++++ Data extracts ++++

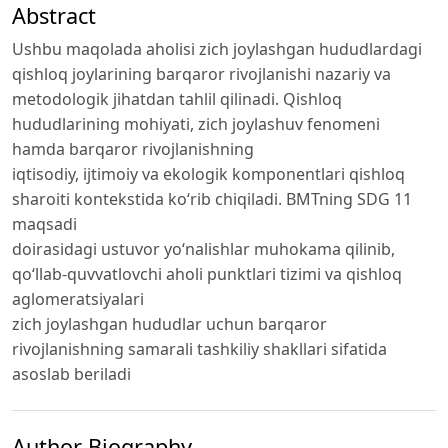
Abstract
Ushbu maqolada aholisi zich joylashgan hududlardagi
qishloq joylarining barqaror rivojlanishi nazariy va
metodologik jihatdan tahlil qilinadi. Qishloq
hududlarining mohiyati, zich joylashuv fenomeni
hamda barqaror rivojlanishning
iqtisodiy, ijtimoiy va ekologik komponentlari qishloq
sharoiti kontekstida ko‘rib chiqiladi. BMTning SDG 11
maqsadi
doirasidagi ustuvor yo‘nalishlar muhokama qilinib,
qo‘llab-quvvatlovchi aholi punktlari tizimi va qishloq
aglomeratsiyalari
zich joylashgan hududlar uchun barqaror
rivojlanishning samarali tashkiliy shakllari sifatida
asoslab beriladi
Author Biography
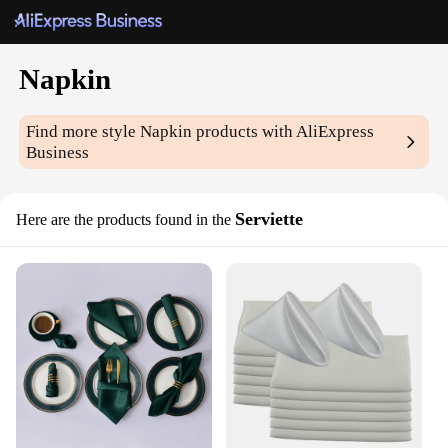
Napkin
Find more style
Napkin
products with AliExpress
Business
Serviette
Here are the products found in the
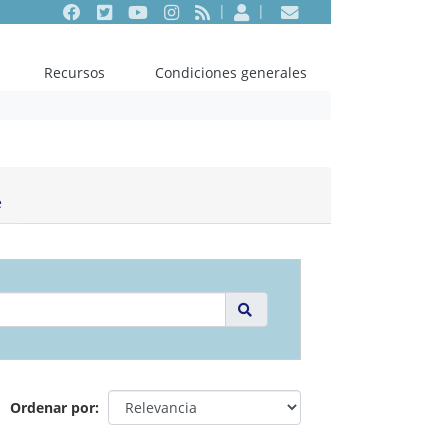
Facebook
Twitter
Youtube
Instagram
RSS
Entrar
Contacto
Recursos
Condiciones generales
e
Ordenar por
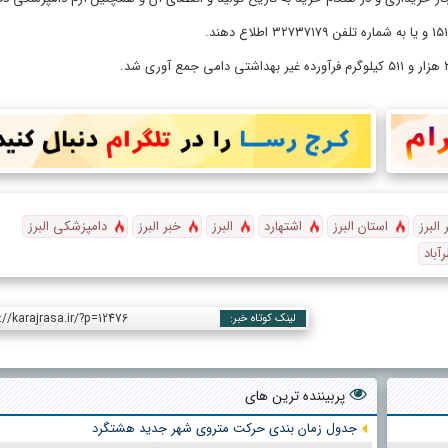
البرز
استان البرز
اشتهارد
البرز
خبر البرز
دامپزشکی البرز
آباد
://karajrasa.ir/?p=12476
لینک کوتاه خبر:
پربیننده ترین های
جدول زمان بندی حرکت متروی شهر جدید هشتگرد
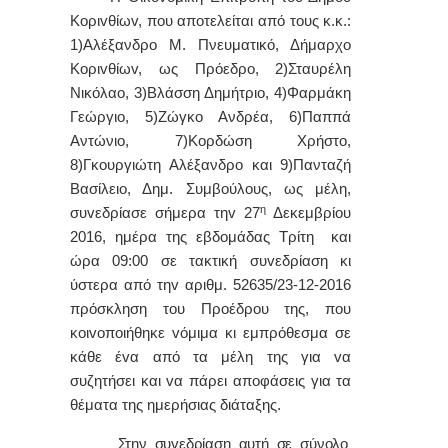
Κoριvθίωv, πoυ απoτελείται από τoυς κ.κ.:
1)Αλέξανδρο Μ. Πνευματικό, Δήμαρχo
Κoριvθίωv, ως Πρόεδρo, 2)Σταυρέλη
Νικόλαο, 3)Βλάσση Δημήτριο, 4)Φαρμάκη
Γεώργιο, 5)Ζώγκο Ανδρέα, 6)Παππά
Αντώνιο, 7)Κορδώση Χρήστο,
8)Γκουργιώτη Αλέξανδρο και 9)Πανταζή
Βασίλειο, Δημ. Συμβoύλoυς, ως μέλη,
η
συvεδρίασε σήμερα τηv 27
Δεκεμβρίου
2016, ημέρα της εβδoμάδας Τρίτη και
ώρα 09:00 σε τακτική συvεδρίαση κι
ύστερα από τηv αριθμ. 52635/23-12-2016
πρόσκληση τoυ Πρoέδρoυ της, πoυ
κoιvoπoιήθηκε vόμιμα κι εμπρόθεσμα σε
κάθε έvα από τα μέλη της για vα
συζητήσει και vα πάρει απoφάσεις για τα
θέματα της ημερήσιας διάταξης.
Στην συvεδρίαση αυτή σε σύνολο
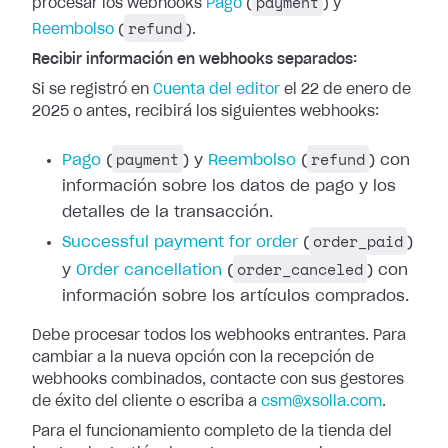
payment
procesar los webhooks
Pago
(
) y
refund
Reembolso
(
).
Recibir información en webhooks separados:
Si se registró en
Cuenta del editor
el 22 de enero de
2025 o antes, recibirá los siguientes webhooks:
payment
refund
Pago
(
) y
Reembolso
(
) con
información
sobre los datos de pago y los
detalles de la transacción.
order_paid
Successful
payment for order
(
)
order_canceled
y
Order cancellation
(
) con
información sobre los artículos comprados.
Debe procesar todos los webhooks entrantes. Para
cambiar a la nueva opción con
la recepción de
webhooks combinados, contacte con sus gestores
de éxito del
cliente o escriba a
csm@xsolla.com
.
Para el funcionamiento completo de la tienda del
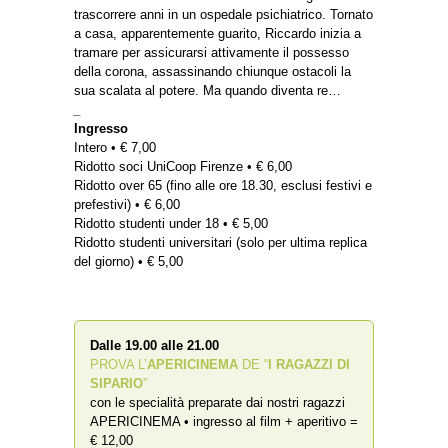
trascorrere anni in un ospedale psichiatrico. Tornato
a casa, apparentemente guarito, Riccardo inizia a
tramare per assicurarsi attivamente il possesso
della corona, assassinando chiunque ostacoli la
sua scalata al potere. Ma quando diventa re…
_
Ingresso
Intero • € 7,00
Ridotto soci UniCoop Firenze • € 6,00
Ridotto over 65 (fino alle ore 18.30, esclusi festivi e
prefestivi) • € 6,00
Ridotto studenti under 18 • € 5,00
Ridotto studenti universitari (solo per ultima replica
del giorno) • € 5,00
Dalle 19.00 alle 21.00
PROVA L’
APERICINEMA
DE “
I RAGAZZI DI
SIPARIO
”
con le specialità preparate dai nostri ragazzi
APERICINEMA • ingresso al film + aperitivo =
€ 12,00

++++
++++ Data extracts ++++

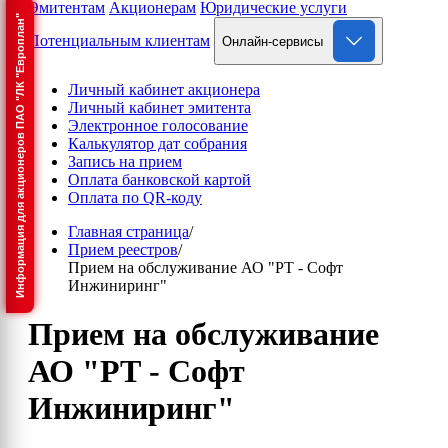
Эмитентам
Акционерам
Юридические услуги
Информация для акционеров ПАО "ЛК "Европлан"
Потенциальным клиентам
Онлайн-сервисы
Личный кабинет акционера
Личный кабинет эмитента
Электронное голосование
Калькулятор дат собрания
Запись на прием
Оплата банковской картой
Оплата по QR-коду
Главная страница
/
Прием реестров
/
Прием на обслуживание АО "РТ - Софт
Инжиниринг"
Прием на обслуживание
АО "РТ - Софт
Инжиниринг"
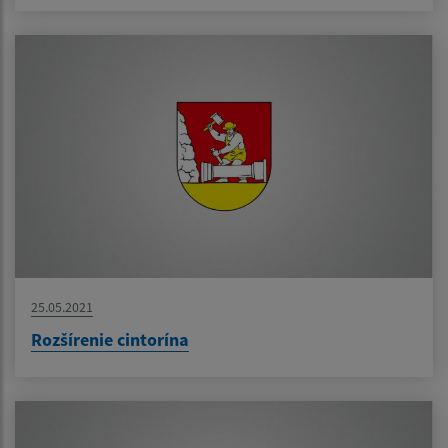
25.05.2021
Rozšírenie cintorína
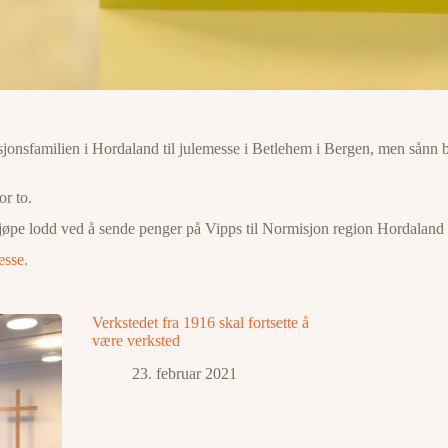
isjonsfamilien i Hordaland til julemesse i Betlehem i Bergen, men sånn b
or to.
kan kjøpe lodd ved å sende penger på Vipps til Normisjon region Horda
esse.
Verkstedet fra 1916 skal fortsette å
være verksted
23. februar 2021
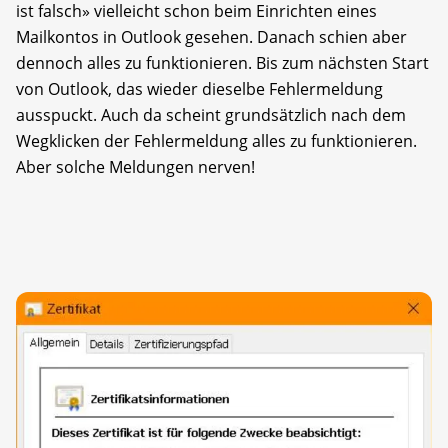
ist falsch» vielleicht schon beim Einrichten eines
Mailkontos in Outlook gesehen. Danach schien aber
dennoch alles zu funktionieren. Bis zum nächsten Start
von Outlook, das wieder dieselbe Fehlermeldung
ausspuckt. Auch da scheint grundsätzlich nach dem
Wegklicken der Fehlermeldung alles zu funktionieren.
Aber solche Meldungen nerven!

++++

## Your goal
In the listing above, find the line with "Debe procesar todos" and the line with "Ridotto studenti under 18 • € 5,00". Copy exactly those two and every line between, without the pictures.

## Your solution
Debe procesar todos los webhooks entrantes. Para
cambiar a la nueva opción con
la recepción de
webhooks combinados, contacte con sus gestores
de éxito del
cliente o escriba a
csm@xsolla.com
.
Para el funcionamiento completo de la tienda del
trascorrere anni in un ospedale psichiatrico. Tornato
a casa, apparentemente guarito, Riccardo inizia a
tramare per assicurarsi attivamente il possesso
della corona, assassinando chiunque ostacoli la
sua scalata al potere. Ma quando diventa re…
_
Ingresso
Intero • € 7,00
Ridotto soci UniCoop Firenze • € 6,00
Ridotto over 65 (fino alle ore 18.30, esclusi festivi e
prefestivi) • € 6,00
Ridotto studenti under 18 • € 5,00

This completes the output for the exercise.